REQUIRED WORK >> Transcribe, word for word, every record in the data below.

[Stored data]

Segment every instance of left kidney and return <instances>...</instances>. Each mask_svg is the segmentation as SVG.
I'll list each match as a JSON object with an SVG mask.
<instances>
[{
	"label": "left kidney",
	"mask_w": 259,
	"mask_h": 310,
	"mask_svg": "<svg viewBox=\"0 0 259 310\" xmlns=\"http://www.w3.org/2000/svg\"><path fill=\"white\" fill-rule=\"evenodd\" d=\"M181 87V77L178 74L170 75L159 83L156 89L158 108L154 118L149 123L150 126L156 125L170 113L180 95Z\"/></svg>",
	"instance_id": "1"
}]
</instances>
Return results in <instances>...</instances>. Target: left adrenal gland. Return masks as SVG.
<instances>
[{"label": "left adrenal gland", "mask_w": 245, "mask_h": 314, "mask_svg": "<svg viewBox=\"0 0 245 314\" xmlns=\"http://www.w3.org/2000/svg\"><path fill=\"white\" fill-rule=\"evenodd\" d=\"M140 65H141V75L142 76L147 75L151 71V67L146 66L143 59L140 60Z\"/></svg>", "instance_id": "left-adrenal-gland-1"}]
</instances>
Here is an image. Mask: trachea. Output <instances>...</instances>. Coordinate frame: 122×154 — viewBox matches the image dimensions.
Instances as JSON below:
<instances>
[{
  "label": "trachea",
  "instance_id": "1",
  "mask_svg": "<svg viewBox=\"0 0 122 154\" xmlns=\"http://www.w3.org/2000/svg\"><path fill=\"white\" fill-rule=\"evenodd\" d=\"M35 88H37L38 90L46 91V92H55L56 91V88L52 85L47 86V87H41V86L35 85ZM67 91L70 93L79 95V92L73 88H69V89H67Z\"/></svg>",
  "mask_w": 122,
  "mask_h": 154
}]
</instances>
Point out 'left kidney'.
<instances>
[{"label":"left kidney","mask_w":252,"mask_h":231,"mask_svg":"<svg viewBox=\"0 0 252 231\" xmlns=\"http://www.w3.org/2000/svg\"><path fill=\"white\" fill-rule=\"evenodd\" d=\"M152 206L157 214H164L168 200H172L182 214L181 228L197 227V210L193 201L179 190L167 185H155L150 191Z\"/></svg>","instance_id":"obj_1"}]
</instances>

REPLY >>
Segment every instance of left kidney and return <instances>...</instances>. Each mask_svg is the segmentation as SVG.
I'll list each match as a JSON object with an SVG mask.
<instances>
[{
	"label": "left kidney",
	"mask_w": 259,
	"mask_h": 310,
	"mask_svg": "<svg viewBox=\"0 0 259 310\" xmlns=\"http://www.w3.org/2000/svg\"><path fill=\"white\" fill-rule=\"evenodd\" d=\"M181 87V77L178 74L170 75L159 83L156 89L158 108L154 118L149 123L150 126L156 125L170 113L180 95Z\"/></svg>",
	"instance_id": "1"
}]
</instances>
Return results in <instances>...</instances>. Target: left adrenal gland. Return masks as SVG.
<instances>
[{"label": "left adrenal gland", "mask_w": 245, "mask_h": 314, "mask_svg": "<svg viewBox=\"0 0 245 314\" xmlns=\"http://www.w3.org/2000/svg\"><path fill=\"white\" fill-rule=\"evenodd\" d=\"M140 65H141V75L142 76L147 75L151 71V67L146 66L143 59L140 60Z\"/></svg>", "instance_id": "left-adrenal-gland-1"}]
</instances>
Here is an image. Mask: trachea. Output <instances>...</instances>. Coordinate frame: 122×154 — viewBox matches the image dimensions.
Instances as JSON below:
<instances>
[{
  "label": "trachea",
  "instance_id": "1",
  "mask_svg": "<svg viewBox=\"0 0 122 154\" xmlns=\"http://www.w3.org/2000/svg\"><path fill=\"white\" fill-rule=\"evenodd\" d=\"M35 88H37L38 90L46 91V92H55L56 91V88L52 85L47 86V87H41V86L35 85ZM67 91L70 93L79 95V92L73 88H69V89H67Z\"/></svg>",
  "mask_w": 122,
  "mask_h": 154
}]
</instances>
Point out 'left kidney'.
<instances>
[{"label":"left kidney","mask_w":252,"mask_h":231,"mask_svg":"<svg viewBox=\"0 0 252 231\" xmlns=\"http://www.w3.org/2000/svg\"><path fill=\"white\" fill-rule=\"evenodd\" d=\"M152 206L157 214H164L168 200H172L182 214L181 228L197 227V210L193 201L179 190L167 185H155L150 191Z\"/></svg>","instance_id":"obj_1"}]
</instances>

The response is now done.